WORK REQUIRED
Which of the lines in the records below hold the string "popularity"? Copy every one of them.

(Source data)
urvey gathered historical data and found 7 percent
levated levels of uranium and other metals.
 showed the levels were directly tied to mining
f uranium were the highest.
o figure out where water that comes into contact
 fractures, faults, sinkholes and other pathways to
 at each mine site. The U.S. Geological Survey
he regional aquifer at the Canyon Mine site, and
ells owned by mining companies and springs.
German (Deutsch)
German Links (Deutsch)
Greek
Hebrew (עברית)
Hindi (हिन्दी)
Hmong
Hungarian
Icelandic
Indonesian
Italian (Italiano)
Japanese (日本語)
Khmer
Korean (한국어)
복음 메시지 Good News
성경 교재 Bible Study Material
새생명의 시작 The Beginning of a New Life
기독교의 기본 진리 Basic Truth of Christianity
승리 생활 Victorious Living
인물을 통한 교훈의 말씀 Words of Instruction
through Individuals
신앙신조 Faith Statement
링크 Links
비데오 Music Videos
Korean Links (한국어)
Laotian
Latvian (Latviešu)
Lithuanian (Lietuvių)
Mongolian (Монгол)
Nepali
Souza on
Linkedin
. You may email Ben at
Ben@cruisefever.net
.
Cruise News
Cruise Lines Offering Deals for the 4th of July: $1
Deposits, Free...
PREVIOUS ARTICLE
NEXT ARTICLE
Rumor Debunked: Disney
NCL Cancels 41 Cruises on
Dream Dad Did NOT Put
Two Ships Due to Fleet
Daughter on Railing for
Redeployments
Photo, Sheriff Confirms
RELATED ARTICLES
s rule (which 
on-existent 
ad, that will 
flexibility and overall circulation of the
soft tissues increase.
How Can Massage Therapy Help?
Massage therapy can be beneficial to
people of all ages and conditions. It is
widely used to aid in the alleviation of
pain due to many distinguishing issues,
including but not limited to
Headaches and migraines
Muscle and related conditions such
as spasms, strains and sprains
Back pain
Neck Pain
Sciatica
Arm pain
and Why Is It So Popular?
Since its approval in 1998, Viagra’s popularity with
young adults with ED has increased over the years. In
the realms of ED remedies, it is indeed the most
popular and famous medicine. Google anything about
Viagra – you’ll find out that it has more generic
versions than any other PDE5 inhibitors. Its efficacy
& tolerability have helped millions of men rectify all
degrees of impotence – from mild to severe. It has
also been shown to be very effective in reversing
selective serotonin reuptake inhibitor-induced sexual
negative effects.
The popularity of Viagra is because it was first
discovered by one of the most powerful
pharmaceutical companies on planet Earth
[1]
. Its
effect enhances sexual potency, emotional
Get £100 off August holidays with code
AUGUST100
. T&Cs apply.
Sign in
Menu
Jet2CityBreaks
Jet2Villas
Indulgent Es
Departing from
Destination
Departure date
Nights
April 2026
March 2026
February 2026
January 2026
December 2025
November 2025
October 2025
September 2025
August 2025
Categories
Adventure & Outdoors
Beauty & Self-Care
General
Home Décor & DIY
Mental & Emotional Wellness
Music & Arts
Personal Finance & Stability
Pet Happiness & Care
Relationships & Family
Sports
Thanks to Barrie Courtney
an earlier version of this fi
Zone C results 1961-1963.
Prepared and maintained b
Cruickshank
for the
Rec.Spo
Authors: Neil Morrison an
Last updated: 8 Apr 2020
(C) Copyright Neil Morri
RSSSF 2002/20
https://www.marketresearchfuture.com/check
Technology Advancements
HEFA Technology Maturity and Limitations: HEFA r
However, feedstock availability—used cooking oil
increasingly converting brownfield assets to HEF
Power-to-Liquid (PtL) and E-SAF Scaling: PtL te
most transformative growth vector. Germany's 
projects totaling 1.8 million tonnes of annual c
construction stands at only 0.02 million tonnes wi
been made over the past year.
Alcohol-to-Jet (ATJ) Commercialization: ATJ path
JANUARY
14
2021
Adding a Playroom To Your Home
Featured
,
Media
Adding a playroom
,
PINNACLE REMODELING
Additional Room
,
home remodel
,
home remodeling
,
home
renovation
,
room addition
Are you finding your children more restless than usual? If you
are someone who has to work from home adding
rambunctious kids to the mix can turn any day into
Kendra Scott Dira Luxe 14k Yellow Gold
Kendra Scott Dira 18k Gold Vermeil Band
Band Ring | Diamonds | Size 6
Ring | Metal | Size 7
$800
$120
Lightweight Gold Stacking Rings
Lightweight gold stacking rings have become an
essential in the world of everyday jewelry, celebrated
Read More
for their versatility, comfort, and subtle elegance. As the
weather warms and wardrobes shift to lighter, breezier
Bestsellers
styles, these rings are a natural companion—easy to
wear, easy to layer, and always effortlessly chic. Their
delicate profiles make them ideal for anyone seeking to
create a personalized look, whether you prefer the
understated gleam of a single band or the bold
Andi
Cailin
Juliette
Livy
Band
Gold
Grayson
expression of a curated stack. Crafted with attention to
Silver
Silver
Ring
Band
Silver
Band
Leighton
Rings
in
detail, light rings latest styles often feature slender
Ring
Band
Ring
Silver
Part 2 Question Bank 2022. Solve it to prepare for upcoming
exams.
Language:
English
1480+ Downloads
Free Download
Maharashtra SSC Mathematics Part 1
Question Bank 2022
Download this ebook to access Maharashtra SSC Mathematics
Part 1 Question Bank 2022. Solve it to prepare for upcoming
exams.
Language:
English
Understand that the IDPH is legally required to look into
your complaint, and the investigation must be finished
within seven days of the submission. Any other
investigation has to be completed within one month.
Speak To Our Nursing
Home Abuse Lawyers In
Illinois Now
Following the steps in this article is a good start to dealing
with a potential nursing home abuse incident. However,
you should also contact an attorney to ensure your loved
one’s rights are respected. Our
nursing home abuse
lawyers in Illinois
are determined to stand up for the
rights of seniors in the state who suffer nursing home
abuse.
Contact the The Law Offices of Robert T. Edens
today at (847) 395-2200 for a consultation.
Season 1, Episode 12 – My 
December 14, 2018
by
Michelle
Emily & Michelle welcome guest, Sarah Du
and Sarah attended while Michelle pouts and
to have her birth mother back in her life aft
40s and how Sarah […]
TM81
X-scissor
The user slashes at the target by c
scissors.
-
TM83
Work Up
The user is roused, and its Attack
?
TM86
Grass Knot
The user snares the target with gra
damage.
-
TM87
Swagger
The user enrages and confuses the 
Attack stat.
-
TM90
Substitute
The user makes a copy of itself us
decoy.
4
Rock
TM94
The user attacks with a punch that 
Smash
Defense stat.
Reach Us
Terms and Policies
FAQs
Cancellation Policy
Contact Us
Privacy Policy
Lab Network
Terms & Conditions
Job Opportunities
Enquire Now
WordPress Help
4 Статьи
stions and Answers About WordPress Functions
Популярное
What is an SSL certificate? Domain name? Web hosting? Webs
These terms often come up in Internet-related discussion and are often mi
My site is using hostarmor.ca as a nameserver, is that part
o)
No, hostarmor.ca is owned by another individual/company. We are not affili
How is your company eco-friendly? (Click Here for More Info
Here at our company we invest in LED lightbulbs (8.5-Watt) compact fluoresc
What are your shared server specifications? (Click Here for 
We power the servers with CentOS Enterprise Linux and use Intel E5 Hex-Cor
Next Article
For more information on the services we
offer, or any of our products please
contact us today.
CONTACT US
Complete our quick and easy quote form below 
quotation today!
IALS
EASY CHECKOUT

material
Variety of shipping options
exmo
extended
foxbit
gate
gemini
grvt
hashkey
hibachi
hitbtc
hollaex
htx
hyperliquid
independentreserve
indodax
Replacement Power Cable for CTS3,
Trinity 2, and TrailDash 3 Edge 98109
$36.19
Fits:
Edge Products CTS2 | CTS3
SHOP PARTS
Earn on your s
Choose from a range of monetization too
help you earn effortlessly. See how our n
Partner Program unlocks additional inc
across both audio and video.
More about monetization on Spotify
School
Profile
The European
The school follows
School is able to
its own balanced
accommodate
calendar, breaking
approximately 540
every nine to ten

EXPECTED OUTPUT
Since its approval in 1998, Viagra’s popularity with
The popularity of Viagra is because it was first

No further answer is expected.